雄星、OP戦初黒星も夢見心地 イチがフライ処理「幸せだなあ」

 ◇オープン戦 マリナーズ0―8ロイヤルズ(2019年3月2日 サプライズ)

イチローが右翼を守る中で力投する菊池(撮影・会津 智海)

 18歳差の初共演が実現した。マリナーズの菊池雄星投手(27)が2日(日本時間3日)、ロイヤルズを相手にオープン戦2度目の先発。マイナー契約で招待選手のイチロー外野手(45)と初めて同時に出場した。菊池は3回を2安打2失点、「7番・右翼」のイチローは2打数無安打ながら、いずれも順調な調整ぶり。ルーキー左腕がマウンドで見せた一つのしぐさが、レジェンドの心をつかんだ。

 三塁のカバーへ走りながら菊池は思った。「凄く幸せだなあ」。3回無死一、二塁。ギャラガーが右翼へ平凡な飛球を打ち上げた。約50メートル先で、憧れのレジェンドのグラブに自分が投げた球が収まった。マウンドに戻りながら、イチローに向かって帽子のつばを触り、頭を下げた。

 「僕はしたつもり」と、勇気を出して試みたアイコンタクト。残念ながらプレー後に投手を見ないイチローは気づかなかったが、これを伝え聞くと感心。「余裕だね。そりゃあ、ちょっと面白い。そんなセンスあるんだ。そりゃあ、可愛いね」。時間差はあったが、27歳ルーキーから45歳へ、その思いはしっかり伝わった。

 待ちに待った登板。「オープン戦だけど、マリナーズに決まってからこの瞬間を楽しみにしていました。一生の思い出になると思います」。3回2失点で敗戦投手になった菊池だが、内容は濃い。

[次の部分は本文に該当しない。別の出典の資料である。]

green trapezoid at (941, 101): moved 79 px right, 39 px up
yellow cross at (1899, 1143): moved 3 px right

 2回まで完全投球で、3回をわずか39球。79%にあたる31球がストライクと制球が安定し、予定の50球を大幅に下回った。「カウントを整えることに関しては、凄く良い形でつくれている」。反省は追い込んでからの精度だ。3回にハミルトンに許した適時二塁打は「ちょっと膨らんだ」と右打者の膝元へのスライダーが、やや甘く入った。

 1死球も最速94マイル(約151キロ)の直球を武器に3奪三振。スコット・サービス監督は「ずっとここ(メジャー)にいるような雰囲気」と称賛。「見たいな」と話していたイチローは「安心感あるんじゃないの。うん。どれでもストライクが取れそう。ピッチャー有利のカウントに持っていくテクニックが相当高い」と分析した。

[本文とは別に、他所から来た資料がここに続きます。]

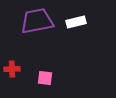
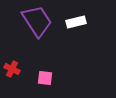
purple trapezoid: rotated 68 degrees clockwise
red cross: rotated 28 degrees clockwise
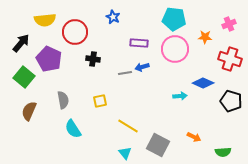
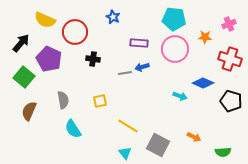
yellow semicircle: rotated 30 degrees clockwise
cyan arrow: rotated 24 degrees clockwise
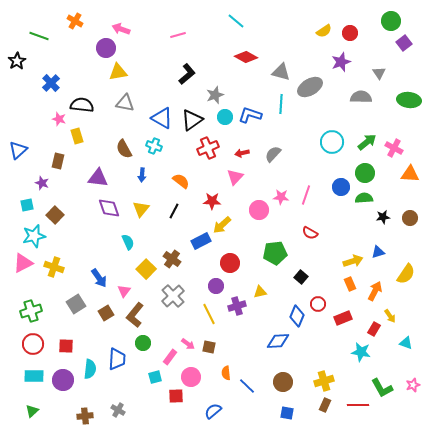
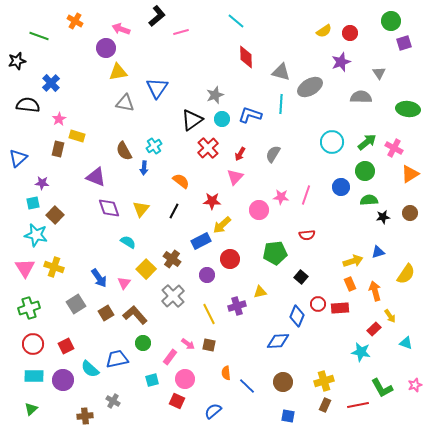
pink line at (178, 35): moved 3 px right, 3 px up
purple square at (404, 43): rotated 21 degrees clockwise
red diamond at (246, 57): rotated 60 degrees clockwise
black star at (17, 61): rotated 18 degrees clockwise
black L-shape at (187, 74): moved 30 px left, 58 px up
green ellipse at (409, 100): moved 1 px left, 9 px down
black semicircle at (82, 105): moved 54 px left
cyan circle at (225, 117): moved 3 px left, 2 px down
blue triangle at (162, 118): moved 5 px left, 30 px up; rotated 35 degrees clockwise
pink star at (59, 119): rotated 24 degrees clockwise
yellow rectangle at (77, 136): rotated 56 degrees counterclockwise
cyan cross at (154, 146): rotated 35 degrees clockwise
red cross at (208, 148): rotated 20 degrees counterclockwise
brown semicircle at (124, 149): moved 2 px down
blue triangle at (18, 150): moved 8 px down
red arrow at (242, 153): moved 2 px left, 1 px down; rotated 48 degrees counterclockwise
gray semicircle at (273, 154): rotated 12 degrees counterclockwise
brown rectangle at (58, 161): moved 12 px up
green circle at (365, 173): moved 2 px up
orange triangle at (410, 174): rotated 36 degrees counterclockwise
blue arrow at (142, 175): moved 2 px right, 7 px up
purple triangle at (98, 178): moved 2 px left, 1 px up; rotated 15 degrees clockwise
purple star at (42, 183): rotated 16 degrees counterclockwise
green semicircle at (364, 198): moved 5 px right, 2 px down
cyan square at (27, 205): moved 6 px right, 2 px up
brown circle at (410, 218): moved 5 px up
red semicircle at (310, 233): moved 3 px left, 2 px down; rotated 35 degrees counterclockwise
cyan star at (34, 236): moved 2 px right, 1 px up; rotated 25 degrees clockwise
cyan semicircle at (128, 242): rotated 35 degrees counterclockwise
pink triangle at (23, 263): moved 2 px right, 5 px down; rotated 35 degrees counterclockwise
red circle at (230, 263): moved 4 px up
purple circle at (216, 286): moved 9 px left, 11 px up
pink triangle at (124, 291): moved 8 px up
orange arrow at (375, 291): rotated 42 degrees counterclockwise
green cross at (31, 311): moved 2 px left, 3 px up
brown L-shape at (135, 315): rotated 100 degrees clockwise
red rectangle at (343, 318): moved 3 px left, 10 px up; rotated 18 degrees clockwise
red rectangle at (374, 329): rotated 16 degrees clockwise
red square at (66, 346): rotated 28 degrees counterclockwise
brown square at (209, 347): moved 2 px up
blue trapezoid at (117, 359): rotated 105 degrees counterclockwise
cyan semicircle at (90, 369): rotated 126 degrees clockwise
cyan square at (155, 377): moved 3 px left, 3 px down
pink circle at (191, 377): moved 6 px left, 2 px down
pink star at (413, 385): moved 2 px right
red square at (176, 396): moved 1 px right, 5 px down; rotated 28 degrees clockwise
red line at (358, 405): rotated 10 degrees counterclockwise
gray cross at (118, 410): moved 5 px left, 9 px up
green triangle at (32, 411): moved 1 px left, 2 px up
blue square at (287, 413): moved 1 px right, 3 px down
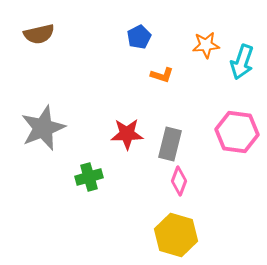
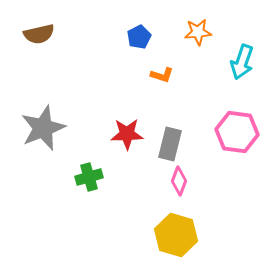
orange star: moved 8 px left, 13 px up
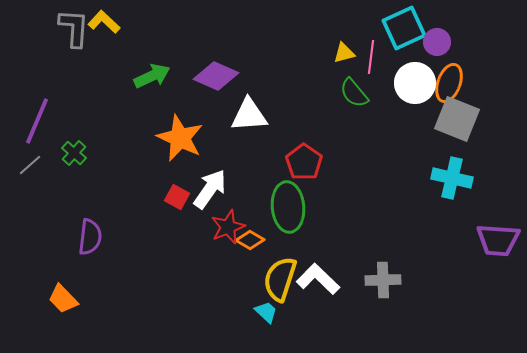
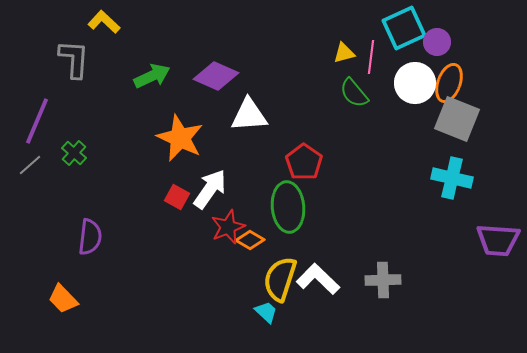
gray L-shape: moved 31 px down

 帰宅前。クラブハウスの外で偶然、2人は出くわした。菊池は直立不動で「お疲れさまです」とペコリ。そこで数時間前に送った「メッセージ」への返事が、イチローから届いた。「帽子に手をやったんだって?余裕だねえ。俺、守っているときはピッチャーの方を見ないから」。ルーキーは笑顔で最敬礼。最後まで夢見心地だった。